New test first to accurately diagnose Parkinson's
Imaging tool reveals evidence of disease
In 2007, Harriet Seidman started having mild tremors that led her doctor to conclude she had Parkinson's disease.
"I accepted the diagnosis, and every day I thought I was getting worse and everything that happened to me I thought was Parkinson's," Seidman said.
At the time, the only way to diagnose Parkinson's was through a series of observations and evaluations that were never entirely conclusive.
Now, doctors at the Cleveland Clinic Florida are working with a diagnostic tool that eliminates the guesswork.
"We can actually see the metabolic structure of the basal ganglia, where we believe the symptoms of Parkinson's disease sort of start," said Dr.

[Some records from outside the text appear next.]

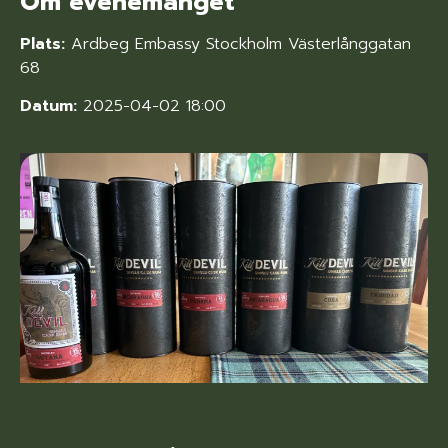
Om evenemanget
Plats:
Ardbeg Embassy Stockholm Västerlånggatan
68
Datum:
2025-04-02 18:00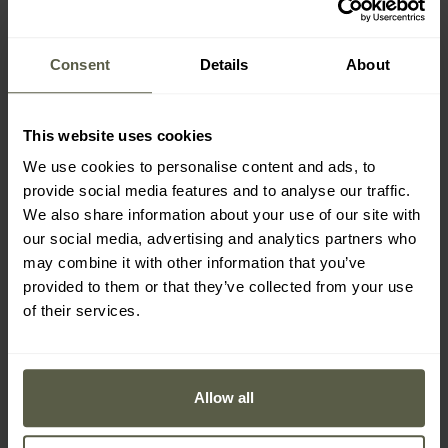
KD10409
Skycruiser TX-850 Pro
Час
Час
відправлення:
Негайно
відправлення:
Негайно
Consent
Details
About
2 921,00 грн
7 266,00 грн
3 824,85 грн
8 980,85 грн
This website uses cookies
We use cookies to personalise content and ads, to
provide social media features and to analyse our traffic.
We also share information about your use of our site with
our social media, advertising and analytics partners who
may combine it with other information that you’ve
provided to them or that they’ve collected from your use
of their services.
Allow all
АКЦІЯ
Металошукач Quest Q35
Металошукач Quest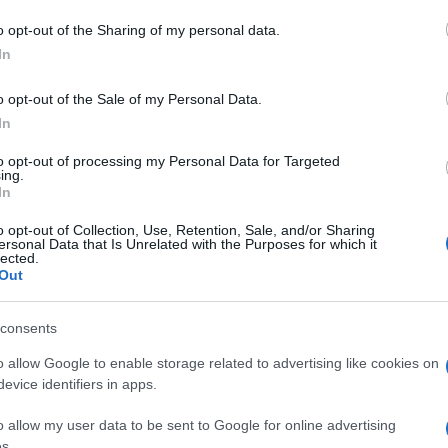
o opt-out of the Sharing of my personal data.
In
do nella sezione
Login
dal menù del sito o
o opt-out of the Sale of my Personal Data.
In
to opt-out of processing my Personal Data for Targeted
ing.
In
o opt-out of Collection, Use, Retention, Sale, and/or Sharing
ersonal Data that Is Unrelated with the Purposes for which it
lected.
Out
consents
dente
Prossimo articolo
o allow Google to enable storage related to advertising like cookies on
evice identifiers in apps.
o allow my user data to be sent to Google for online advertising
s.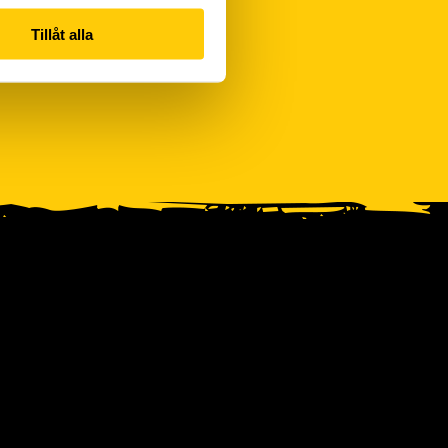
Tillåt alla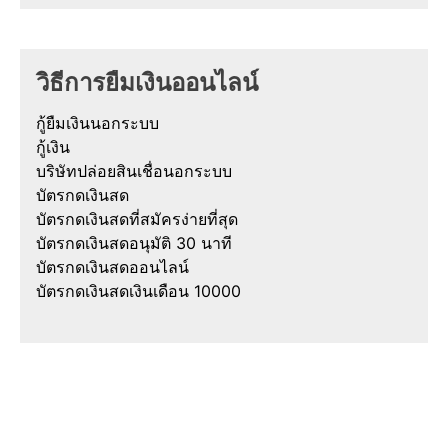
วิธีการยืมเงินออนไลน์
กู้ยืมเงินนอกระบบ
กู้เงิน
บริษัทปล่อยสินเชื่อนอกระบบ
บัตรกดเงินสด
บัตรกดเงินสดที่สมัครง่ายที่สุด
บัตรกดเงินสดอนุมัติ 30 นาที
บัตรกดเงินสดออนไลน์
บัตรกดเงินสดเงินเดือน 10000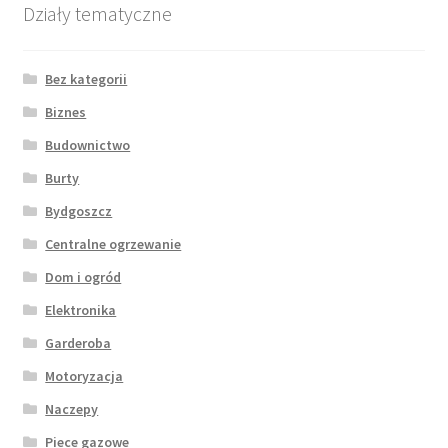
Działy tematyczne
Bez kategorii
Biznes
Budownictwo
Burty
Bydgoszcz
Centralne ogrzewanie
Dom i ogród
Elektronika
Garderoba
Motoryzacja
Naczepy
Piece gazowe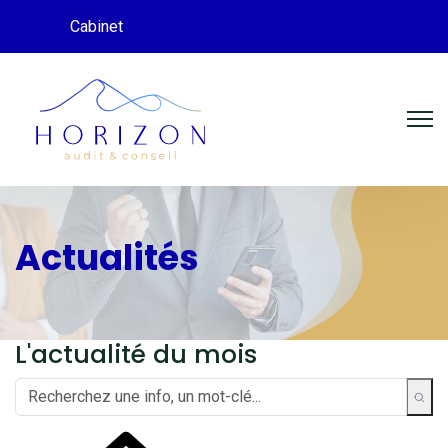
Cabinet
Actualités
L'actualité du mois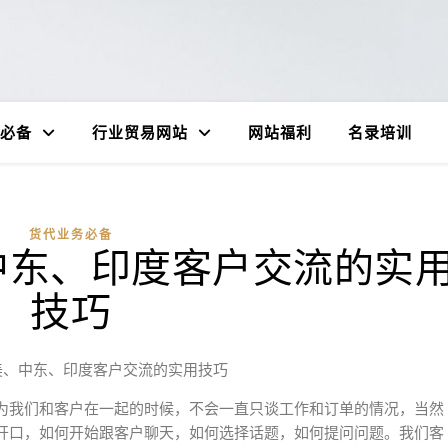
必备
行业贸易网站
网站福利
名录培训
货代业务必备
中东、印度客户交流的实
技巧
美、中东、印度客户交流的实用技巧
为我们和客户在一起的时候，不会一直只谈工作和订单的情况，当然
开口，如何开始跟客户聊天，如何选择话题，如何提问问题。我们客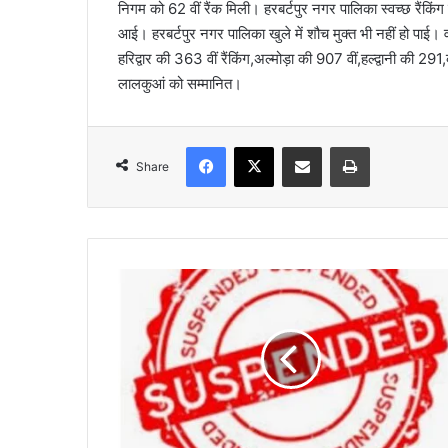
निगम को 62 वीं रैंक मिली। हरबर्टपुर नगर पालिका स्वच्छ रैंकिं
आई। हरबर्टपुर नगर पालिका खुले में शौच मुक्त भी नहीं हो पाई। वही
हरिद्वार की 363 वीं रैंकिंग,अल्मोड़ा की 907 वीं,हल्द्वानी की 2
लालकुआं को सम्मानित।
Facebook
X
Share via Email
Print
Share
म
न
रे
गा
में
अ
नि
य
मि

Nestor Galvez, a neurologist with Cleveland Clinic Florida in Weston.
The test involves injecting the patient with a radiopharmaceutical dye that works with imaging tools to detect dopamine transporters in the brain.

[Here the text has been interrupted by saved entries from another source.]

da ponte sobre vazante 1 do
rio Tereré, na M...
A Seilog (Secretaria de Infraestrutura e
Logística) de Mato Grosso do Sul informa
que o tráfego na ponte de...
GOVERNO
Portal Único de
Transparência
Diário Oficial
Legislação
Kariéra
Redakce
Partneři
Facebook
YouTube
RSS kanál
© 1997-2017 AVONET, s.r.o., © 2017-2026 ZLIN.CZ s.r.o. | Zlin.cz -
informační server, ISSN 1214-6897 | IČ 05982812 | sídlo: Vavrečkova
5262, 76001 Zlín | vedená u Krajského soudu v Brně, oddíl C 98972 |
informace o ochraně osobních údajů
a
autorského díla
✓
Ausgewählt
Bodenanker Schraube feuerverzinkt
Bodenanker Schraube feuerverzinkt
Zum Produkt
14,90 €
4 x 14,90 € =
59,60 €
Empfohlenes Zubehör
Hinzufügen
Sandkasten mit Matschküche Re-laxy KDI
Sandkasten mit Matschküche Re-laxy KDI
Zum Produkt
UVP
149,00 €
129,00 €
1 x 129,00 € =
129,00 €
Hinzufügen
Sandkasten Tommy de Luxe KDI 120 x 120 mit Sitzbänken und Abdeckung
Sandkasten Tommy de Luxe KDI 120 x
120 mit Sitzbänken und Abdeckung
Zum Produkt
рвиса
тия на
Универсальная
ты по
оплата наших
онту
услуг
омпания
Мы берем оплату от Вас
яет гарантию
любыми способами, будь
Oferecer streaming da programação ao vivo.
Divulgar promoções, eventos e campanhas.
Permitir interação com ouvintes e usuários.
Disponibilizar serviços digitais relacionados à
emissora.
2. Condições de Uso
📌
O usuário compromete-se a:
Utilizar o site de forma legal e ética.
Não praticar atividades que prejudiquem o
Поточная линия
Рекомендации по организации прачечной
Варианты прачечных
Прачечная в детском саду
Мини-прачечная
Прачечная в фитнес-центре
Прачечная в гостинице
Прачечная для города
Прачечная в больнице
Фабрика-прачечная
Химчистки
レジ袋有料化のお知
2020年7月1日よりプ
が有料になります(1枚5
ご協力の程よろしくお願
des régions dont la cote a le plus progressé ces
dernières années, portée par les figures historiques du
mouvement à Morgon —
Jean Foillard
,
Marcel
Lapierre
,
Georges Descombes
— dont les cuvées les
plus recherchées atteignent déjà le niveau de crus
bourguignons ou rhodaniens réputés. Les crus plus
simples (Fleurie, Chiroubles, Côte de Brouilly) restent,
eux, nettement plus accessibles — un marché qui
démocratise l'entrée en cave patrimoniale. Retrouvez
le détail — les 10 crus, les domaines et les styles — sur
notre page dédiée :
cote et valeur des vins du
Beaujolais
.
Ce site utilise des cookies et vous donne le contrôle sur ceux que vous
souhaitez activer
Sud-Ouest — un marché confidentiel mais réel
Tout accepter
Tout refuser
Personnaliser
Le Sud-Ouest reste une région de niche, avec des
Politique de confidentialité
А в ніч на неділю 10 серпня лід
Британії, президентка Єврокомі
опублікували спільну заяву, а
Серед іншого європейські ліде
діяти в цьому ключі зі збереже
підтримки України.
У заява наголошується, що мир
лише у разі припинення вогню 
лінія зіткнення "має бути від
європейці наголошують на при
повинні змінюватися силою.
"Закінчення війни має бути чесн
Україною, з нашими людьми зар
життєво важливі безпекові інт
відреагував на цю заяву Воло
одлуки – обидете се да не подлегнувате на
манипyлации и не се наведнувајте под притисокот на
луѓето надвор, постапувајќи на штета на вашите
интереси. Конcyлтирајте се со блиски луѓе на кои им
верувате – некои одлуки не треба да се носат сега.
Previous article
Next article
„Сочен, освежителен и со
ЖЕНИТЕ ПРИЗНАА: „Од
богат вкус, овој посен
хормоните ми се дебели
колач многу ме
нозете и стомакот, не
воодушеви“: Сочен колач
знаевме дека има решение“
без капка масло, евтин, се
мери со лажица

A lack of dopamine can affect the ability to control body movements.
"If the person wants to know and he has questions in his mind, sometimes the test just helps to put things to rest," said Galvez.
The test not only confirms the presence of Parkinson's but also serves as a baseline to evaluate progression of the disease, allowing a doctor and patient to determine a course of action.
"So the person who is at the active phases of their life, they're working and they're active and they have this becoming a nuisance, you can actually treat them now with more conviction," said Galvez.
The test showed conclusively that Seidman does have a mild form of Parkinson's, which she actually finds reassuring.
"It allows me to know what my limitations are and what I can expect," she said.